■ **Information shown**:

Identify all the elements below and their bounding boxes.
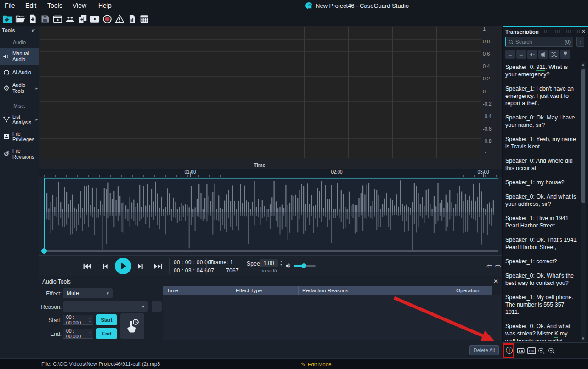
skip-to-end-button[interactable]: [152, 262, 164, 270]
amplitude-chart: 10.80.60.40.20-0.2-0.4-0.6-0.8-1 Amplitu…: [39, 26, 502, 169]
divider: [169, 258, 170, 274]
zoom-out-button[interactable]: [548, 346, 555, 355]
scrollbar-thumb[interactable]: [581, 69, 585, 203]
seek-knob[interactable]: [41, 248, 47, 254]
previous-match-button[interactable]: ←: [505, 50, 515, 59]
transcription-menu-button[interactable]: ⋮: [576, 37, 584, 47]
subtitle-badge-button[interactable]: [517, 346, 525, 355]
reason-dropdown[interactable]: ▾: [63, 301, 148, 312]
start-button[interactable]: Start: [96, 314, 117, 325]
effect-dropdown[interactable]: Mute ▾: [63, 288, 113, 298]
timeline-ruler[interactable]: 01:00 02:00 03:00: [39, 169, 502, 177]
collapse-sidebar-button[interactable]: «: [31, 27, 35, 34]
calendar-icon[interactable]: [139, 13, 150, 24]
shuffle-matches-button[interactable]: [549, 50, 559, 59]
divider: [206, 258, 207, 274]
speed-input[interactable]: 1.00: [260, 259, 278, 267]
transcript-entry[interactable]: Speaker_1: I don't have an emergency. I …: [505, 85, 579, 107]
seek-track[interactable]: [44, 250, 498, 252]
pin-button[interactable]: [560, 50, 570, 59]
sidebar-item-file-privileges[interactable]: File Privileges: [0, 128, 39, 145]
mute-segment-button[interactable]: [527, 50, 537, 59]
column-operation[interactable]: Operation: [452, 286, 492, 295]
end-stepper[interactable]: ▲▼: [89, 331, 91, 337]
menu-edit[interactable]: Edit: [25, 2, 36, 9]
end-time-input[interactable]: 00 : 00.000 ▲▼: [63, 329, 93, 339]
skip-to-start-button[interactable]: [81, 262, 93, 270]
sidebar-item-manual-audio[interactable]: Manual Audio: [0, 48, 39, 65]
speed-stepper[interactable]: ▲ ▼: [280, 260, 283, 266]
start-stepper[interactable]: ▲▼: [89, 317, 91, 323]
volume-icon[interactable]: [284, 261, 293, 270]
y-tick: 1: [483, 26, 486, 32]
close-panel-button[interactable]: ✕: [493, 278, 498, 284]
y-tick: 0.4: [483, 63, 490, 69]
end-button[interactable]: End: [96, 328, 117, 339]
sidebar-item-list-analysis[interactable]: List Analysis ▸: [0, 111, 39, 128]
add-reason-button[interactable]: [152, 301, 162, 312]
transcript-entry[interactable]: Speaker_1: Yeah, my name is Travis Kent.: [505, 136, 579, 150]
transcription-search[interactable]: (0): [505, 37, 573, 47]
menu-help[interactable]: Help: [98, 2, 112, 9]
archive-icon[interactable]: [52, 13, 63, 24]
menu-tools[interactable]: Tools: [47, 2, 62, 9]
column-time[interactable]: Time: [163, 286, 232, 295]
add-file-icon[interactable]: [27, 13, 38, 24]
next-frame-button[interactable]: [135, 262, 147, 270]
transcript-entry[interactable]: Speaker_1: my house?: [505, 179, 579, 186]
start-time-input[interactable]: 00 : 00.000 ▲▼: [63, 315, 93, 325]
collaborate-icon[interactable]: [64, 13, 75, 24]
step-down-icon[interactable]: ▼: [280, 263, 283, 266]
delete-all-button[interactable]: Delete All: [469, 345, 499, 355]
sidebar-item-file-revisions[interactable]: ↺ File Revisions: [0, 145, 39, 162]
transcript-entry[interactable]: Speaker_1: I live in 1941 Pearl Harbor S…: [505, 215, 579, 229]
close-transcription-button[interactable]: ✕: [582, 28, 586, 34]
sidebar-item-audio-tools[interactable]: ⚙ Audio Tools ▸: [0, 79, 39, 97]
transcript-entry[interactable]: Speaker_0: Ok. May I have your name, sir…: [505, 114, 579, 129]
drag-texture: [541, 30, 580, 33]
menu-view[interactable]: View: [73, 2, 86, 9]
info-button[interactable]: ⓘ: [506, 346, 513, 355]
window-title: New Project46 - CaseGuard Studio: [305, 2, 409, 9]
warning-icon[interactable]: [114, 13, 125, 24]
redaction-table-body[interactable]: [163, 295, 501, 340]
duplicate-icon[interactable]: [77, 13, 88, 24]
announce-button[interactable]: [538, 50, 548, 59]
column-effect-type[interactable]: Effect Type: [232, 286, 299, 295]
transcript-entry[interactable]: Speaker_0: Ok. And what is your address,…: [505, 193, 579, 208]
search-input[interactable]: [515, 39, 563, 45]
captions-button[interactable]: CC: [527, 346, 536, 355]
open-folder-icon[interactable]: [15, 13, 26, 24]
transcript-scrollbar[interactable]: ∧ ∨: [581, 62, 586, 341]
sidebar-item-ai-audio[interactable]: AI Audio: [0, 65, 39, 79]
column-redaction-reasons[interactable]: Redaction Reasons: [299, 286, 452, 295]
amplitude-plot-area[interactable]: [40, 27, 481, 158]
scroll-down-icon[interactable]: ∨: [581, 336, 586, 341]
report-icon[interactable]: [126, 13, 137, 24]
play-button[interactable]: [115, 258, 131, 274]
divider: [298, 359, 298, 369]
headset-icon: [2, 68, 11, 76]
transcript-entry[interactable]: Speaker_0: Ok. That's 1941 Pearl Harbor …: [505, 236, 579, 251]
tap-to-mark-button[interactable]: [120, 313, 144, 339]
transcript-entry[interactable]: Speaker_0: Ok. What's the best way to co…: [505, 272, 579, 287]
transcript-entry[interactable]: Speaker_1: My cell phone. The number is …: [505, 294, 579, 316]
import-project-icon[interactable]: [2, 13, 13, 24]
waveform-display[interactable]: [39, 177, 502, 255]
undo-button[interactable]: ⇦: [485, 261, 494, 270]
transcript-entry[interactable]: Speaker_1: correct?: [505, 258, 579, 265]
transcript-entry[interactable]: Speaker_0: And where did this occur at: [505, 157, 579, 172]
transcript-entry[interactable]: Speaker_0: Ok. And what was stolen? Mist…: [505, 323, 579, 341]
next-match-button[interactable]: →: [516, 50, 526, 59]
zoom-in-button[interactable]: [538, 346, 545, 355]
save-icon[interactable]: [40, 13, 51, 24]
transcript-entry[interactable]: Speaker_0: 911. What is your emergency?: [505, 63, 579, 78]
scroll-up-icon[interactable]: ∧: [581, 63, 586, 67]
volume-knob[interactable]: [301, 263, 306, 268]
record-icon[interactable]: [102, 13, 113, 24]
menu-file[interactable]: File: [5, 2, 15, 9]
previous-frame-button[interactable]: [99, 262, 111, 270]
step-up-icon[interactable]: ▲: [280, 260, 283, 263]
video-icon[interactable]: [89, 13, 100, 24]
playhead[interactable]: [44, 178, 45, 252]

■ **Problem to work on**: Leaving out every picture, repeat the records above exactly as they stand.

■ **Your response**:
Identify all the elements below and their bounding boxes.
skip-to-end-button[interactable]: [152, 262, 164, 270]
amplitude-chart: 10.80.60.40.20-0.2-0.4-0.6-0.8-1 Amplitu…: [39, 26, 502, 169]
divider: [169, 258, 170, 274]
zoom-out-button[interactable]: [548, 346, 555, 355]
scrollbar-thumb[interactable]: [581, 69, 585, 203]
seek-knob[interactable]: [41, 248, 47, 254]
previous-match-button[interactable]: ←: [505, 50, 515, 59]
transcription-menu-button[interactable]: ⋮: [576, 37, 584, 47]
subtitle-badge-button[interactable]: [517, 346, 525, 355]
reason-dropdown[interactable]: ▾: [63, 301, 148, 312]
start-button[interactable]: Start: [96, 314, 117, 325]
effect-dropdown[interactable]: Mute ▾: [63, 288, 113, 298]
timeline-ruler[interactable]: 01:00 02:00 03:00: [39, 169, 502, 177]
collapse-sidebar-button[interactable]: «: [31, 27, 35, 34]
calendar-icon[interactable]: [139, 13, 150, 24]
shuffle-matches-button[interactable]: [549, 50, 559, 59]
divider: [206, 258, 207, 274]
speed-input[interactable]: 1.00: [260, 259, 278, 267]
transcript-entry[interactable]: Speaker_1: I don't have an emergency. I …: [505, 85, 579, 107]
seek-track[interactable]: [44, 250, 498, 252]
pin-button[interactable]: [560, 50, 570, 59]
sidebar-item-file-privileges[interactable]: File Privileges: [0, 128, 39, 145]
mute-segment-button[interactable]: [527, 50, 537, 59]
column-operation[interactable]: Operation: [452, 286, 492, 295]
end-stepper[interactable]: ▲▼: [89, 331, 91, 337]
menu-edit[interactable]: Edit: [25, 2, 36, 9]
end-time-input[interactable]: 00 : 00.000 ▲▼: [63, 329, 93, 339]
skip-to-start-button[interactable]: [81, 262, 93, 270]
sidebar-item-manual-audio[interactable]: Manual Audio: [0, 48, 39, 65]
speed-stepper[interactable]: ▲ ▼: [280, 260, 283, 266]
start-stepper[interactable]: ▲▼: [89, 317, 91, 323]
volume-icon[interactable]: [284, 261, 293, 270]
y-tick: 1: [483, 26, 486, 32]
close-panel-button[interactable]: ✕: [493, 278, 498, 284]
y-tick: 0.4: [483, 63, 490, 69]
end-button[interactable]: End: [96, 328, 117, 339]
sidebar-item-list-analysis[interactable]: List Analysis ▸: [0, 111, 39, 128]
add-reason-button[interactable]: [152, 301, 162, 312]
transcript-entry[interactable]: Speaker_1: Yeah, my name is Travis Kent.: [505, 136, 579, 150]
transcription-search[interactable]: (0): [505, 37, 573, 47]
menu-help[interactable]: Help: [98, 2, 112, 9]
archive-icon[interactable]: [52, 13, 63, 24]
menu-tools[interactable]: Tools: [47, 2, 62, 9]
column-time[interactable]: Time: [163, 286, 232, 295]
add-file-icon[interactable]: [27, 13, 38, 24]
next-frame-button[interactable]: [135, 262, 147, 270]
transcript-entry[interactable]: Speaker_1: my house?: [505, 179, 579, 186]
start-time-input[interactable]: 00 : 00.000 ▲▼: [63, 315, 93, 325]
collaborate-icon[interactable]: [64, 13, 75, 24]
step-down-icon[interactable]: ▼: [280, 263, 283, 266]
delete-all-button[interactable]: Delete All: [469, 345, 499, 355]
sidebar-item-file-revisions[interactable]: ↺ File Revisions: [0, 145, 39, 162]
transcript-entry[interactable]: Speaker_1: I live in 1941 Pearl Harbor S…: [505, 215, 579, 229]
close-transcription-button[interactable]: ✕: [582, 28, 586, 34]
sidebar-item-audio-tools[interactable]: ⚙ Audio Tools ▸: [0, 79, 39, 97]
transcript-entry[interactable]: Speaker_0: Ok. May I have your name, sir…: [505, 114, 579, 129]
drag-texture: [541, 30, 580, 33]
menu-view[interactable]: View: [73, 2, 86, 9]
info-button[interactable]: ⓘ: [506, 346, 513, 355]
window-title: New Project46 - CaseGuard Studio: [305, 2, 409, 9]
warning-icon[interactable]: [114, 13, 125, 24]
redaction-table-body[interactable]: [163, 295, 501, 340]
duplicate-icon[interactable]: [77, 13, 88, 24]
announce-button[interactable]: [538, 50, 548, 59]
column-effect-type[interactable]: Effect Type: [232, 286, 299, 295]
transcript-entry[interactable]: Speaker_0: Ok. And what is your address,…: [505, 193, 579, 208]
search-input[interactable]: [515, 39, 563, 45]
captions-button[interactable]: CC: [527, 346, 536, 355]
open-folder-icon[interactable]: [15, 13, 26, 24]
transcript-scrollbar[interactable]: ∧ ∨: [581, 62, 586, 341]
sidebar-item-ai-audio[interactable]: AI Audio: [0, 65, 39, 79]
column-redaction-reasons[interactable]: Redaction Reasons: [299, 286, 452, 295]
amplitude-plot-area[interactable]: [40, 27, 481, 158]
scroll-down-icon[interactable]: ∨: [581, 336, 586, 341]
report-icon[interactable]: [126, 13, 137, 24]
play-button[interactable]: [115, 258, 131, 274]
divider: [298, 359, 298, 369]
headset-icon: [2, 68, 11, 76]
transcript-entry[interactable]: Speaker_0: Ok. That's 1941 Pearl Harbor …: [505, 236, 579, 251]
tap-to-mark-button[interactable]: [120, 313, 144, 339]
transcript-entry[interactable]: Speaker_0: Ok. What's the best way to co…: [505, 272, 579, 287]
transcript-entry[interactable]: Speaker_1: My cell phone. The number is …: [505, 294, 579, 316]
import-project-icon[interactable]: [2, 13, 13, 24]
waveform-display[interactable]: [39, 177, 502, 255]
undo-button[interactable]: ⇦: [485, 261, 494, 270]
transcript-entry[interactable]: Speaker_1: correct?: [505, 258, 579, 265]
transcript-entry[interactable]: Speaker_0: And where did this occur at: [505, 157, 579, 172]
transcript-entry[interactable]: Speaker_0: Ok. And what was stolen? Mist…: [505, 323, 579, 341]
next-match-button[interactable]: →: [516, 50, 526, 59]
zoom-in-button[interactable]: [538, 346, 545, 355]
save-icon[interactable]: [40, 13, 51, 24]
transcript-entry[interactable]: Speaker_0: 911. What is your emergency?: [505, 63, 579, 78]
scroll-up-icon[interactable]: ∧: [581, 63, 586, 67]
volume-knob[interactable]: [301, 263, 306, 268]
record-icon[interactable]: [102, 13, 113, 24]
menu-file[interactable]: File: [5, 2, 15, 9]
previous-frame-button[interactable]: [99, 262, 111, 270]
step-up-icon[interactable]: ▲: [280, 260, 283, 263]
video-icon[interactable]: [89, 13, 100, 24]
playhead[interactable]: [44, 178, 45, 252]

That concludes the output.